** RAW DATA follows **

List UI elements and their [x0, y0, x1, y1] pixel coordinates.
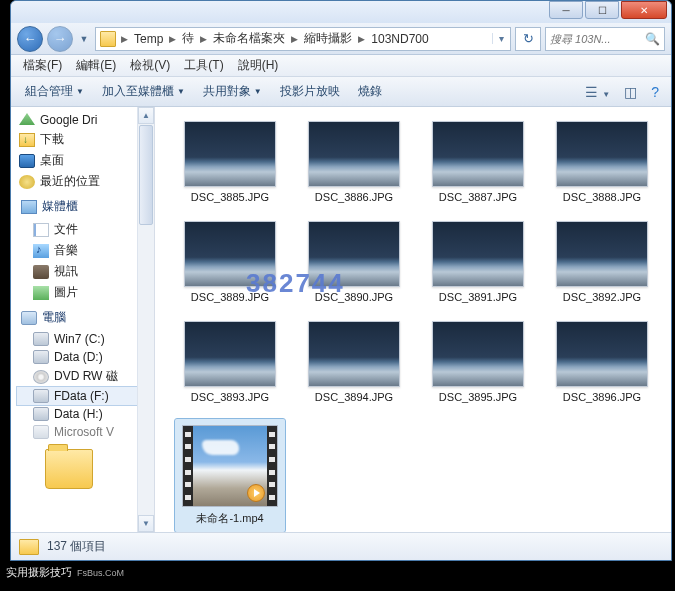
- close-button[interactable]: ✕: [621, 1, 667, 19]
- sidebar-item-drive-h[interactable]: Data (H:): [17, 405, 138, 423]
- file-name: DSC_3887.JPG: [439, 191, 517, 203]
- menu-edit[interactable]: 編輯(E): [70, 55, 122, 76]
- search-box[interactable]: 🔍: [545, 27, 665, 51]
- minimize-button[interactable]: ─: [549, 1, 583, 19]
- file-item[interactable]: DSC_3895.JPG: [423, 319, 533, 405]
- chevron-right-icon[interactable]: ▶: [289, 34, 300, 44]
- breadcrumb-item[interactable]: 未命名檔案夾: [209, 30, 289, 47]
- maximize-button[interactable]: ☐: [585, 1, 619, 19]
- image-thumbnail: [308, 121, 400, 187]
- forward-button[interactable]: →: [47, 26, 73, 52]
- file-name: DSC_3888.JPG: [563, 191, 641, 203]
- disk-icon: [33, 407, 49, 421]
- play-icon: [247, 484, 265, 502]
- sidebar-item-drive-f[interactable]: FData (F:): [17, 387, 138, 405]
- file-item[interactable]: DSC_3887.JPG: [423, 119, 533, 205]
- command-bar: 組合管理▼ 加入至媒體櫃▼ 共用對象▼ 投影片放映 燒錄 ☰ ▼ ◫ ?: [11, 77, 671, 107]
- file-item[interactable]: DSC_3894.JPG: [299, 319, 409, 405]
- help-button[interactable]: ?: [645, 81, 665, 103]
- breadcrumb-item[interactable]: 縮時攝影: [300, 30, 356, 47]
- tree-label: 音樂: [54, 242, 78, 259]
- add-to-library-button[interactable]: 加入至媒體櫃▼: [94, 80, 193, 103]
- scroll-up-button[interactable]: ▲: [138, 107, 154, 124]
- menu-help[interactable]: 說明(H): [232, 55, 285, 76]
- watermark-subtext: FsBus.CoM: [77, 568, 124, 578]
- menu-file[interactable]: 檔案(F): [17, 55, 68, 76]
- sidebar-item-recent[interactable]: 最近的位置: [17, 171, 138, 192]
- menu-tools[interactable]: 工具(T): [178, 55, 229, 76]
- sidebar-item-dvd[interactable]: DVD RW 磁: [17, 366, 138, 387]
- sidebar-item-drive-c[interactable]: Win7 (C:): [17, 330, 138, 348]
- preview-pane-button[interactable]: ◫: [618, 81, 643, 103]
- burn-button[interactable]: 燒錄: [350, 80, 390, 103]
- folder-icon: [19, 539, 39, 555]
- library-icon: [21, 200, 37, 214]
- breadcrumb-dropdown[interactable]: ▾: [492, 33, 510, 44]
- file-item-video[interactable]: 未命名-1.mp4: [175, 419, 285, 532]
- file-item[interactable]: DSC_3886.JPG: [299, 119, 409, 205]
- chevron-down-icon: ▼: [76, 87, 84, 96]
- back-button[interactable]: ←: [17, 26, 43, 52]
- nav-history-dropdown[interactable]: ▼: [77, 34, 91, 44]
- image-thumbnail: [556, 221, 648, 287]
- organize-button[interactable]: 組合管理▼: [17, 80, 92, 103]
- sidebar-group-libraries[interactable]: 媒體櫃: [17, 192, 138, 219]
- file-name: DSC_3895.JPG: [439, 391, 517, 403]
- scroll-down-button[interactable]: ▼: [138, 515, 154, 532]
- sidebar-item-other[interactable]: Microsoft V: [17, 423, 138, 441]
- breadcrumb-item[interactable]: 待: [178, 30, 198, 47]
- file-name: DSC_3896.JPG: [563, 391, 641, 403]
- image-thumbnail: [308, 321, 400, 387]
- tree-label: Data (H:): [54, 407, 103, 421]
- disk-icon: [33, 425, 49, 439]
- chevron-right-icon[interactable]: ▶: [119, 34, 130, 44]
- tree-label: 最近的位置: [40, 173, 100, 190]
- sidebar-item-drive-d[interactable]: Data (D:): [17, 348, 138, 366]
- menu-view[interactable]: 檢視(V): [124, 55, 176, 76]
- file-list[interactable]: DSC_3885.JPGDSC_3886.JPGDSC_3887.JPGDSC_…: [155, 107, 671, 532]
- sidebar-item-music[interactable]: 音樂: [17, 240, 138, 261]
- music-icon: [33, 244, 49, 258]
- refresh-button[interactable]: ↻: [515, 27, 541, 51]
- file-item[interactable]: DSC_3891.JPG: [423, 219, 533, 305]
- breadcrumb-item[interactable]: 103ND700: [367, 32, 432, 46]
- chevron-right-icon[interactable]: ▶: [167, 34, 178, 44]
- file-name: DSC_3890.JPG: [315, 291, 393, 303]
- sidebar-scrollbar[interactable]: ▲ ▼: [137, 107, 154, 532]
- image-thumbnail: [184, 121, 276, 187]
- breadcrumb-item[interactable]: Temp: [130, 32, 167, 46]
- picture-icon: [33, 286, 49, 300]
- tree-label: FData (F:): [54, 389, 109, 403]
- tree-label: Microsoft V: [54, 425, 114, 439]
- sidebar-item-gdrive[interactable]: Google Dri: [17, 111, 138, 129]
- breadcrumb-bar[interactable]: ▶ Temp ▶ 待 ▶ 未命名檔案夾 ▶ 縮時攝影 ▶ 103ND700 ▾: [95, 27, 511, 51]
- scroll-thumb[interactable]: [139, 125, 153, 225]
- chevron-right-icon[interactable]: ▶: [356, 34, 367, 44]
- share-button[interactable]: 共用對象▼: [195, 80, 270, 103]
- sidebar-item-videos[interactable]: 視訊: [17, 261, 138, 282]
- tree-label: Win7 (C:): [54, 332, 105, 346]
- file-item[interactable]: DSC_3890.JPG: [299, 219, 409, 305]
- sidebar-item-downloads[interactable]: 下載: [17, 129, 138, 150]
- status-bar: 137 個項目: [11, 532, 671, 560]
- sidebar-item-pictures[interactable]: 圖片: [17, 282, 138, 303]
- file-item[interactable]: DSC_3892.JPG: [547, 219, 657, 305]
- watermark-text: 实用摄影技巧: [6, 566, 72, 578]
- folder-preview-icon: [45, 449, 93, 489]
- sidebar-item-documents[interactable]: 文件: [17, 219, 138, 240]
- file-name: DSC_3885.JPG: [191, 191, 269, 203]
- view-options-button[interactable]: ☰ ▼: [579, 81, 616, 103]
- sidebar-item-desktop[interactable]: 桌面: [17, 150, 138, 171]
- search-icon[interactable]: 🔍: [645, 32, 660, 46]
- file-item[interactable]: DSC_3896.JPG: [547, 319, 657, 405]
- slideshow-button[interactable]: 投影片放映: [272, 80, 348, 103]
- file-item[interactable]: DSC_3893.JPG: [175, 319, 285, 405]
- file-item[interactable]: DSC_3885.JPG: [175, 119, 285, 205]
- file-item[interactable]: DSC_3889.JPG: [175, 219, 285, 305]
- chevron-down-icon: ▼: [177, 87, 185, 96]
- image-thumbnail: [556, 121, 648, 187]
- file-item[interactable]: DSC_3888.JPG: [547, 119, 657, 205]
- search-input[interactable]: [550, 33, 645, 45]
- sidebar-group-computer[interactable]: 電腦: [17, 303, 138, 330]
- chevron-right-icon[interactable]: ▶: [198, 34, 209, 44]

** End of RAW DATA **

__EXERCISE DETAILS__:
Since the listing holds pictures, return everything else in it exactly and omit those.

__SOLUTION__:
List UI elements and their [x0, y0, x1, y1] pixel coordinates.
- close-button[interactable]: ✕: [621, 1, 667, 19]
- sidebar-item-drive-h[interactable]: Data (H:): [17, 405, 138, 423]
- file-name: DSC_3887.JPG: [439, 191, 517, 203]
- menu-edit[interactable]: 編輯(E): [70, 55, 122, 76]
- search-box[interactable]: 🔍: [545, 27, 665, 51]
- minimize-button[interactable]: ─: [549, 1, 583, 19]
- file-item[interactable]: DSC_3895.JPG: [423, 319, 533, 405]
- chevron-right-icon[interactable]: ▶: [289, 34, 300, 44]
- breadcrumb-item[interactable]: 未命名檔案夾: [209, 30, 289, 47]
- maximize-button[interactable]: ☐: [585, 1, 619, 19]
- image-thumbnail: [308, 121, 400, 187]
- forward-button[interactable]: →: [47, 26, 73, 52]
- file-name: DSC_3888.JPG: [563, 191, 641, 203]
- disk-icon: [33, 407, 49, 421]
- play-icon: [247, 484, 265, 502]
- sidebar-item-drive-f[interactable]: FData (F:): [17, 387, 138, 405]
- file-item[interactable]: DSC_3887.JPG: [423, 119, 533, 205]
- command-bar: 組合管理▼ 加入至媒體櫃▼ 共用對象▼ 投影片放映 燒錄 ☰ ▼ ◫ ?: [11, 77, 671, 107]
- file-item[interactable]: DSC_3894.JPG: [299, 319, 409, 405]
- help-button[interactable]: ?: [645, 81, 665, 103]
- breadcrumb-item[interactable]: 縮時攝影: [300, 30, 356, 47]
- tree-label: 音樂: [54, 242, 78, 259]
- add-to-library-button[interactable]: 加入至媒體櫃▼: [94, 80, 193, 103]
- scroll-up-button[interactable]: ▲: [138, 107, 154, 124]
- menu-help[interactable]: 說明(H): [232, 55, 285, 76]
- watermark-subtext: FsBus.CoM: [77, 568, 124, 578]
- menu-file[interactable]: 檔案(F): [17, 55, 68, 76]
- sidebar-item-recent[interactable]: 最近的位置: [17, 171, 138, 192]
- menu-tools[interactable]: 工具(T): [178, 55, 229, 76]
- sidebar-item-dvd[interactable]: DVD RW 磁: [17, 366, 138, 387]
- sidebar-item-drive-c[interactable]: Win7 (C:): [17, 330, 138, 348]
- preview-pane-button[interactable]: ◫: [618, 81, 643, 103]
- burn-button[interactable]: 燒錄: [350, 80, 390, 103]
- folder-icon: [19, 539, 39, 555]
- library-icon: [21, 200, 37, 214]
- breadcrumb-dropdown[interactable]: ▾: [492, 33, 510, 44]
- file-item-video[interactable]: 未命名-1.mp4: [175, 419, 285, 532]
- file-item[interactable]: DSC_3886.JPG: [299, 119, 409, 205]
- chevron-down-icon: ▼: [76, 87, 84, 96]
- back-button[interactable]: ←: [17, 26, 43, 52]
- nav-history-dropdown[interactable]: ▼: [77, 34, 91, 44]
- image-thumbnail: [556, 221, 648, 287]
- organize-button[interactable]: 組合管理▼: [17, 80, 92, 103]
- sidebar-group-libraries[interactable]: 媒體櫃: [17, 192, 138, 219]
- file-name: DSC_3895.JPG: [439, 391, 517, 403]
- scroll-down-button[interactable]: ▼: [138, 515, 154, 532]
- sidebar-item-other[interactable]: Microsoft V: [17, 423, 138, 441]
- breadcrumb-item[interactable]: 待: [178, 30, 198, 47]
- file-name: DSC_3896.JPG: [563, 391, 641, 403]
- image-thumbnail: [308, 321, 400, 387]
- tree-label: Data (H:): [54, 407, 103, 421]
- disk-icon: [33, 425, 49, 439]
- chevron-right-icon[interactable]: ▶: [119, 34, 130, 44]
- tree-label: 最近的位置: [40, 173, 100, 190]
- sidebar-item-drive-d[interactable]: Data (D:): [17, 348, 138, 366]
- menu-view[interactable]: 檢視(V): [124, 55, 176, 76]
- file-list[interactable]: DSC_3885.JPGDSC_3886.JPGDSC_3887.JPGDSC_…: [155, 107, 671, 532]
- sidebar-item-music[interactable]: 音樂: [17, 240, 138, 261]
- music-icon: [33, 244, 49, 258]
- refresh-button[interactable]: ↻: [515, 27, 541, 51]
- file-item[interactable]: DSC_3891.JPG: [423, 219, 533, 305]
- breadcrumb-item[interactable]: 103ND700: [367, 32, 432, 46]
- chevron-right-icon[interactable]: ▶: [167, 34, 178, 44]
- file-name: DSC_3890.JPG: [315, 291, 393, 303]
- sidebar-scrollbar[interactable]: ▲ ▼: [137, 107, 154, 532]
- image-thumbnail: [184, 121, 276, 187]
- breadcrumb-item[interactable]: Temp: [130, 32, 167, 46]
- picture-icon: [33, 286, 49, 300]
- tree-label: FData (F:): [54, 389, 109, 403]
- tree-label: Microsoft V: [54, 425, 114, 439]
- sidebar-item-gdrive[interactable]: Google Dri: [17, 111, 138, 129]
- breadcrumb-bar[interactable]: ▶ Temp ▶ 待 ▶ 未命名檔案夾 ▶ 縮時攝影 ▶ 103ND700 ▾: [95, 27, 511, 51]
- scroll-thumb[interactable]: [139, 125, 153, 225]
- chevron-right-icon[interactable]: ▶: [356, 34, 367, 44]
- share-button[interactable]: 共用對象▼: [195, 80, 270, 103]
- sidebar-item-videos[interactable]: 視訊: [17, 261, 138, 282]
- tree-label: Win7 (C:): [54, 332, 105, 346]
- file-item[interactable]: DSC_3890.JPG: [299, 219, 409, 305]
- sidebar-item-downloads[interactable]: 下載: [17, 129, 138, 150]
- status-bar: 137 個項目: [11, 532, 671, 560]
- sidebar-item-pictures[interactable]: 圖片: [17, 282, 138, 303]
- file-item[interactable]: DSC_3892.JPG: [547, 219, 657, 305]
- watermark-text: 实用摄影技巧: [6, 566, 72, 578]
- folder-preview-icon: [45, 449, 93, 489]
- sidebar-item-documents[interactable]: 文件: [17, 219, 138, 240]
- file-name: DSC_3885.JPG: [191, 191, 269, 203]
- view-options-button[interactable]: ☰ ▼: [579, 81, 616, 103]
- sidebar-item-desktop[interactable]: 桌面: [17, 150, 138, 171]
- search-icon[interactable]: 🔍: [645, 32, 660, 46]
- file-item[interactable]: DSC_3896.JPG: [547, 319, 657, 405]
- slideshow-button[interactable]: 投影片放映: [272, 80, 348, 103]
- file-item[interactable]: DSC_3893.JPG: [175, 319, 285, 405]
- file-item[interactable]: DSC_3885.JPG: [175, 119, 285, 205]
- file-item[interactable]: DSC_3889.JPG: [175, 219, 285, 305]
- chevron-down-icon: ▼: [177, 87, 185, 96]
- image-thumbnail: [556, 121, 648, 187]
- file-item[interactable]: DSC_3888.JPG: [547, 119, 657, 205]
- search-input[interactable]: [550, 33, 645, 45]
- sidebar-group-computer[interactable]: 電腦: [17, 303, 138, 330]
- chevron-right-icon[interactable]: ▶: [198, 34, 209, 44]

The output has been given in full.